* **WHAT TO DO**:
Each line in the material below, starting at the one that contains "así era el legendario Macintosh que" and ending at the one that contains "Mobilisé dans l’infanterie", should be repeated exactly; the pictures should not.

DATA Block Start

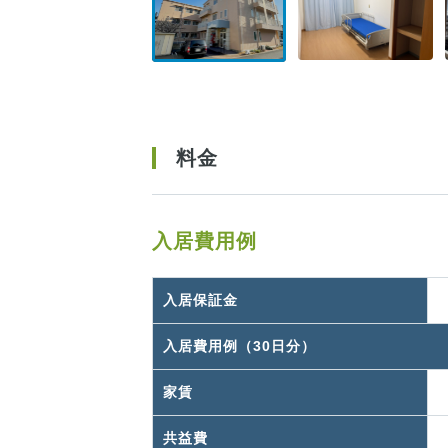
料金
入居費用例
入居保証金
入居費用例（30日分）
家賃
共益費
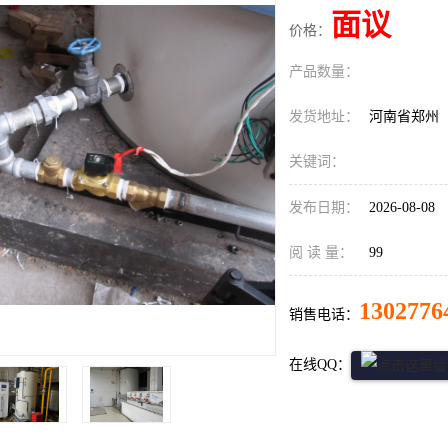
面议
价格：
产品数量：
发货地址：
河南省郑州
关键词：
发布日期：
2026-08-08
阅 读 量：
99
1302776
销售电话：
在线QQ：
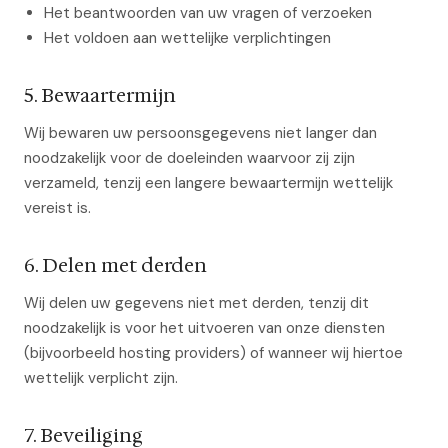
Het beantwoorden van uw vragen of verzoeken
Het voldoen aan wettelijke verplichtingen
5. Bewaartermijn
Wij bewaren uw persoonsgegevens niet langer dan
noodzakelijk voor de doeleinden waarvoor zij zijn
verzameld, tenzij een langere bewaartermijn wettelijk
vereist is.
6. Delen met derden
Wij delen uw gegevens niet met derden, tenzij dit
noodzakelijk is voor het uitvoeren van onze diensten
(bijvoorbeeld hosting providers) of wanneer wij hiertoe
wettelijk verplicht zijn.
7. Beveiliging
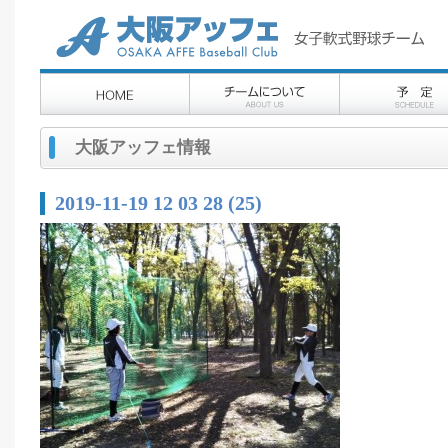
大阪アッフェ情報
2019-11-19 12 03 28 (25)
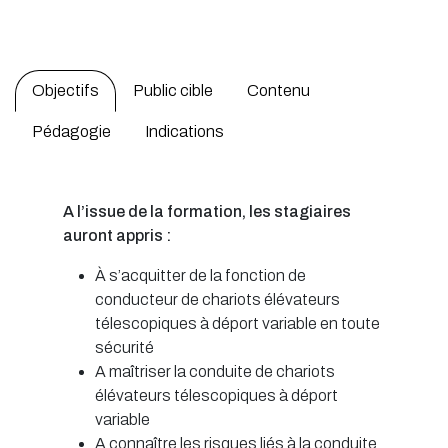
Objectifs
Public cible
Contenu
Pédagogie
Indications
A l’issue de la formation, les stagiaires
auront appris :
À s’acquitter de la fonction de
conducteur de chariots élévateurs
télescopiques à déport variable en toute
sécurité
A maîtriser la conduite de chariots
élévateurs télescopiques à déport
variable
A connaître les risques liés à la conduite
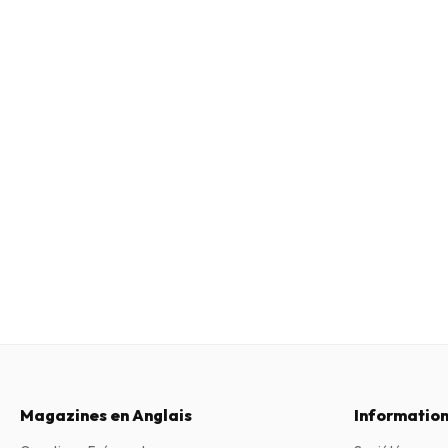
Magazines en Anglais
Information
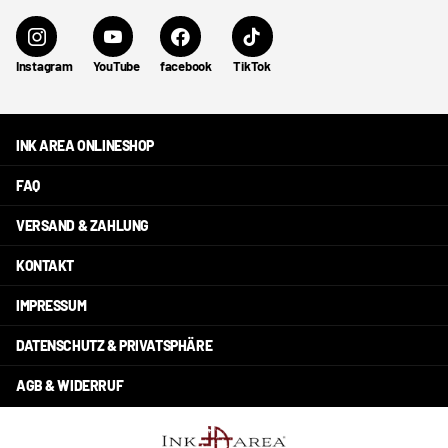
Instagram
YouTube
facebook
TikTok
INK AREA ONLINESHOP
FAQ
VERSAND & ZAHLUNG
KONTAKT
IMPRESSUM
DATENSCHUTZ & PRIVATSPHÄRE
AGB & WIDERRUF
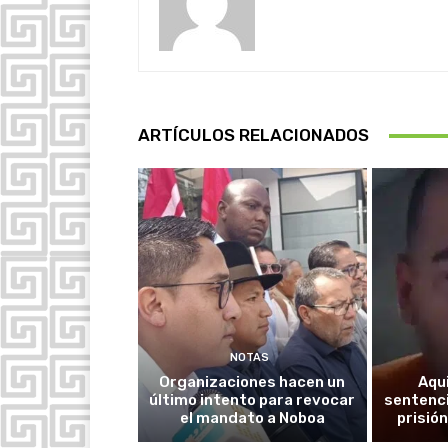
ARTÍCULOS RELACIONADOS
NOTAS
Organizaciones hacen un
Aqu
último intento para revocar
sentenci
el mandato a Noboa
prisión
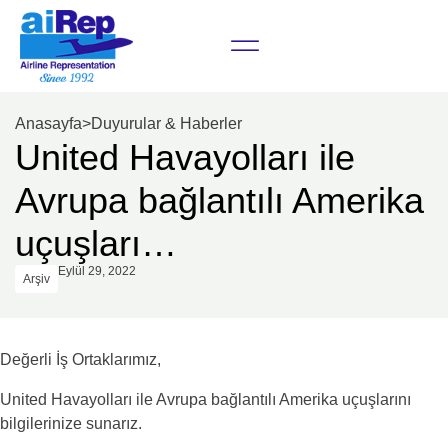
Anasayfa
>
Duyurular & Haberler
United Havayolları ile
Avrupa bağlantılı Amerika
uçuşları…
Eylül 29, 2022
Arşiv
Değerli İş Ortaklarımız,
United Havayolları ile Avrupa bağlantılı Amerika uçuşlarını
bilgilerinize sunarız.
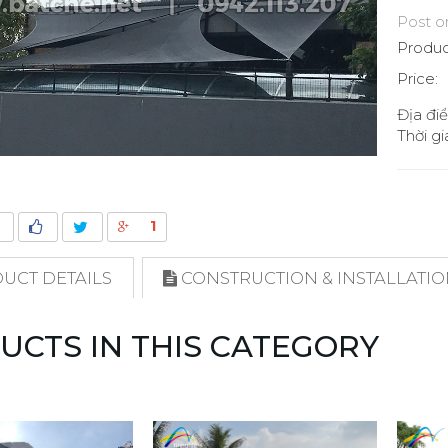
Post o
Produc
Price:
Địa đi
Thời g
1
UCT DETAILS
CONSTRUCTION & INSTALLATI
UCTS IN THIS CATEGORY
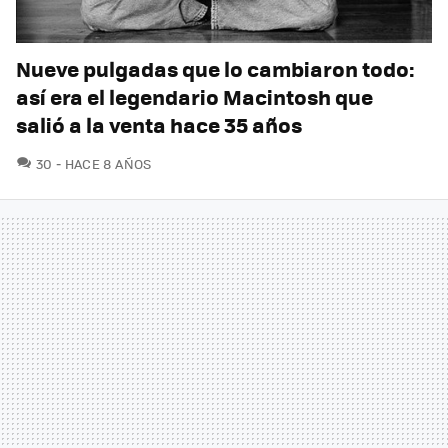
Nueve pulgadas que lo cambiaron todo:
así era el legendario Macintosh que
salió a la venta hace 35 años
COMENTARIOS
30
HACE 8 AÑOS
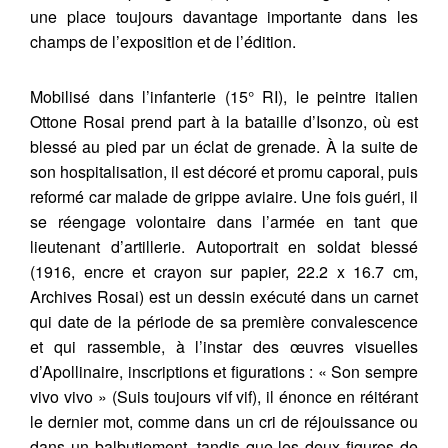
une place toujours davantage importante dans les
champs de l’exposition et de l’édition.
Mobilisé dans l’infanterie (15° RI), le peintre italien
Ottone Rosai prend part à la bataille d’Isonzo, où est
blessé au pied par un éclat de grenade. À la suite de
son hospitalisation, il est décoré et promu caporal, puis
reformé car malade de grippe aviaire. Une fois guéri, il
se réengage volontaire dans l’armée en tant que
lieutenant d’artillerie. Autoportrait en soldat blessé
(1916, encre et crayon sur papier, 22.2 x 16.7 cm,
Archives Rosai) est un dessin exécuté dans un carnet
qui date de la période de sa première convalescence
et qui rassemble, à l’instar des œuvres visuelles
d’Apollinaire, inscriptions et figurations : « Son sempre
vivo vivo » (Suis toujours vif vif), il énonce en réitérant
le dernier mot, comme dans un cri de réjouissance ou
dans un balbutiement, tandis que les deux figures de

DATA Block End

* **COMPLETED TASK**:
así era el legendario Macintosh que
salió a la venta hace 35 años
COMENTARIOS
30
HACE 8 AÑOS
une place toujours davantage importante dans les
champs de l’exposition et de l’édition.
Mobilisé dans l’infanterie (15° RI), le peintre italien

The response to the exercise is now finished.